The $900,000 grant from the Center on Reinventing Public Education and TNTP (formerly The New Teacher Project) will enable Oakland REACH and the district to hire 30 literacy tutors and liaisons to continue distance learning, tutoring, student enrichment programs and family services in a half-dozen schools through the summer.

Oakland REACH created its City-Wide Virtual Hub in spring 2020 when learning hubs or pods were synonymous with groups of wealthy families hiring private tutors in their homes. The community hub that co-founder and CEO Lakisha Young organized initially provided virtual summer school for 200 low-income Oakland students, as well as afternoon enrichment activities, a K-2 literacy program, cash help for struggling parents and a family empowerment center to help parents with technology and other needs.

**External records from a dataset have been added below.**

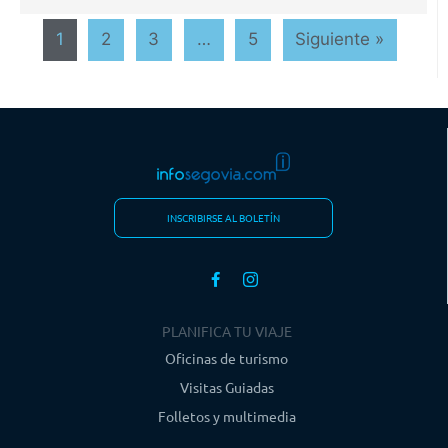
1
2
3
…
5
Siguiente »
INSCRIBIRSE AL BOLETÍN
PLANIFICA TU VIAJE
Oficinas de turismo
Visitas Guiadas
Folletos y multimedia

Last fall it doubled to serve 400 students with family liaisons helping students with distance learning through the district during the morning, supplemented by services and activities provided by more a dozen community partners, including UC Berkeley, in the afternoon. This summer, the program could serve 1,000 children, Young said.

The shape of the community learning hub will continue to evolve this fall, when Young expects many low-income families of color in Oakland will not be sending their children back for in-person instruction. Families will dictate what form it takes, she said.

Along with the Oakland Partnership, others receiving funding are Central Falls School District in Rhode Island, the DeKalb County School District in Georgia, Edgecombe County Public Schools in North Carolina, Guilford County Public Schools in North Carolina and Indianapolis Public Schools.

“These districts and their community partners are thinking beyond the immediate crisis. They are learning from families and community groups to create new and better systems for supporting students,” said TNTP CEO Dan Weisberg and Robin Lake, director of the Center on Reinventing Public Education.